## WORK INSTRUCTION
For each entry below, copy the text exactly and leave out any picture.

■ ■ ■ ■ ■ ■ ■

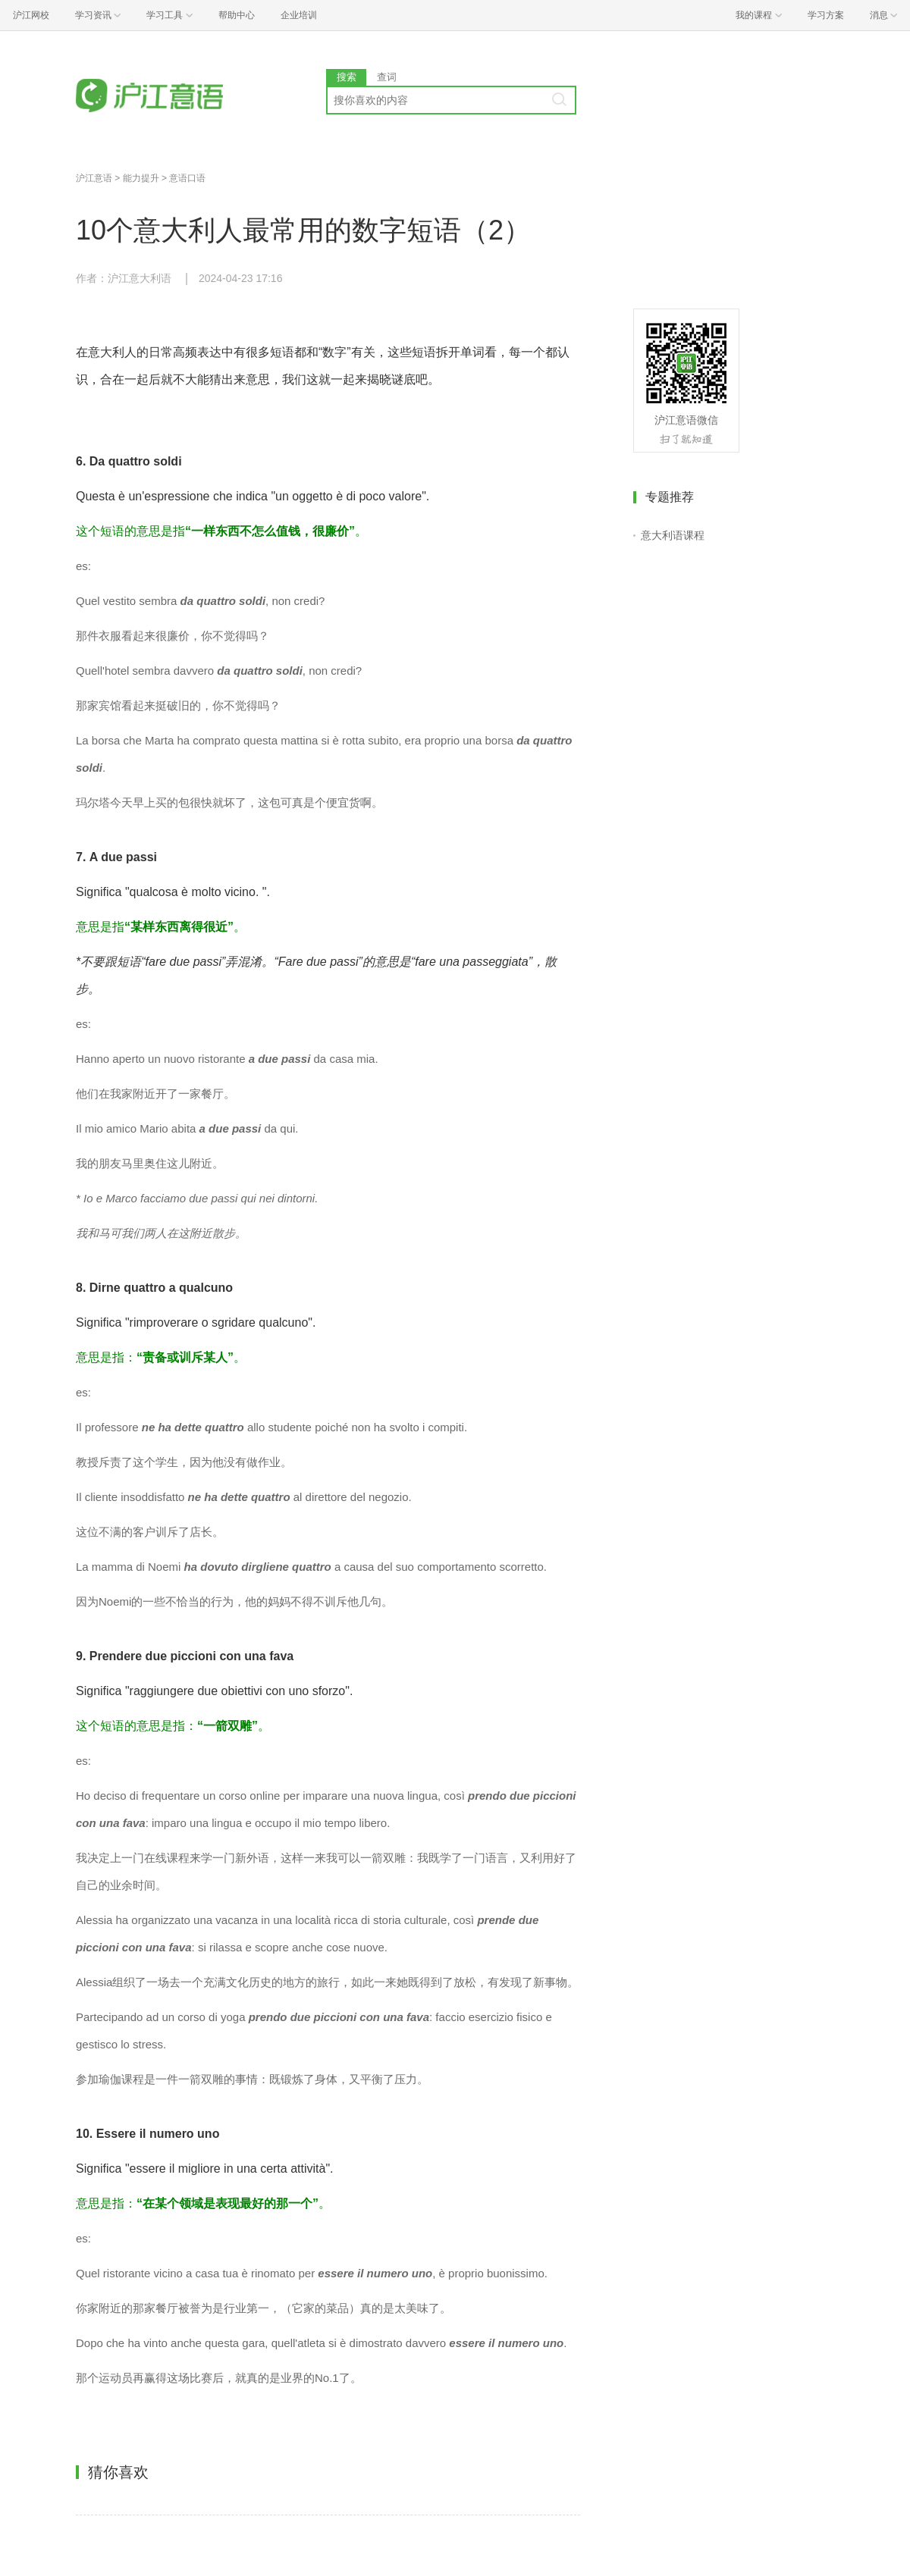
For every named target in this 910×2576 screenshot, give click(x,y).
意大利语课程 (672, 535)
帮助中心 (236, 15)
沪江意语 (94, 178)
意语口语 (187, 178)
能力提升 (141, 178)
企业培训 (299, 15)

■ ■ ■ ■ ■ ■ ■

## ANSWER BELOW
For every named target in this 910×2576 screenshot, give click(x,y).
意大利语课程 (672, 535)
帮助中心 (236, 15)
沪江意语 (94, 178)
意语口语 (187, 178)
能力提升 (141, 178)
企业培训 (299, 15)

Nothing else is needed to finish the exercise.